**RECORDS FOR THIS TASK:**
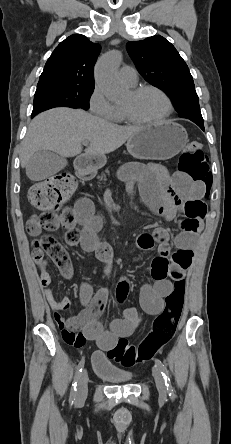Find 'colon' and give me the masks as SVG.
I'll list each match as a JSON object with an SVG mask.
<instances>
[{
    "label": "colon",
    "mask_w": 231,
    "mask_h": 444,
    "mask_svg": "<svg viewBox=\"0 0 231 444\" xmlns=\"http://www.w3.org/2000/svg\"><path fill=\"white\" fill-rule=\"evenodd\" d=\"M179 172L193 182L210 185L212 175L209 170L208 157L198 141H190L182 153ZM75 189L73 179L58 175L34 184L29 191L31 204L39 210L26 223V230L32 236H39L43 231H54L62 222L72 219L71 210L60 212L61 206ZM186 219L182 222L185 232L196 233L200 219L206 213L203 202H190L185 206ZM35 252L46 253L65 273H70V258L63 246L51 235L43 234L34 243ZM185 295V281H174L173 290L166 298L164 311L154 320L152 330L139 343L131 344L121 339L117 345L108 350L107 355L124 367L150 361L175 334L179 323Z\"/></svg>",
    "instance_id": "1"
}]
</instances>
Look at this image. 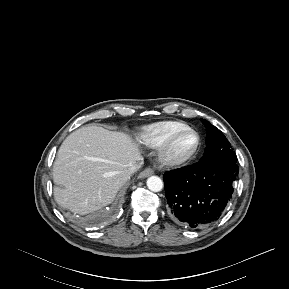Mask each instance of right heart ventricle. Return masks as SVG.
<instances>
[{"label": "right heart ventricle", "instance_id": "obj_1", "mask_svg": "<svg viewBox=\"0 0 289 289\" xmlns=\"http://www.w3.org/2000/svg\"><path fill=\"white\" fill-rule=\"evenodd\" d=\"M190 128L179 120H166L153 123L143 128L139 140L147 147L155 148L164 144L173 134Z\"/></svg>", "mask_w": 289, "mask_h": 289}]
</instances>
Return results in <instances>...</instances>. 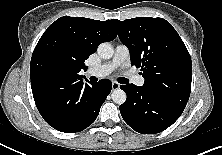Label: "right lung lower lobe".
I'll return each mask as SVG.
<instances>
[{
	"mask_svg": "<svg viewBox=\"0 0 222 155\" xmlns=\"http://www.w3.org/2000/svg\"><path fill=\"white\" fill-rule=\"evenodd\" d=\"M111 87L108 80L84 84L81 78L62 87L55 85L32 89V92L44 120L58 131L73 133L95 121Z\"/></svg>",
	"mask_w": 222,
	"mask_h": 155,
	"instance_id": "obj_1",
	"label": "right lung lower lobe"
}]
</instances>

**REQUIRED ACTION:** Write out each line of the data that holds the string "white".

**ANSWER TO THE PROBLEM:**
    "mask_svg": "<svg viewBox=\"0 0 231 444\" xmlns=\"http://www.w3.org/2000/svg\"><path fill=\"white\" fill-rule=\"evenodd\" d=\"M179 172L193 182L210 185L212 175L209 170L208 157L198 141H190L182 153ZM75 189L73 179L58 175L34 184L29 191L31 204L39 210L26 223V230L32 236H39L43 231H54L62 222L72 219L71 210L60 212L61 206ZM186 219L182 222L185 232L196 233L200 219L206 213L203 202H190L185 206ZM35 252L46 253L65 273H70V258L63 246L51 235L43 234L34 243ZM185 295V281H174L173 290L166 298L164 311L154 320L152 330L139 343L131 344L121 339L117 345L108 350L107 355L124 367L150 361L175 334L179 323Z\"/></svg>",
[{"label": "right heart ventricle", "instance_id": "obj_1", "mask_svg": "<svg viewBox=\"0 0 289 289\" xmlns=\"http://www.w3.org/2000/svg\"><path fill=\"white\" fill-rule=\"evenodd\" d=\"M190 128L179 120H166L153 123L143 128L139 140L147 147L155 148L164 144L173 134Z\"/></svg>", "mask_w": 289, "mask_h": 289}]
	"mask_svg": "<svg viewBox=\"0 0 222 155\" xmlns=\"http://www.w3.org/2000/svg\"><path fill=\"white\" fill-rule=\"evenodd\" d=\"M111 87L108 80L84 84L81 78L62 87L55 85L32 89V92L44 120L58 131L73 133L95 121Z\"/></svg>",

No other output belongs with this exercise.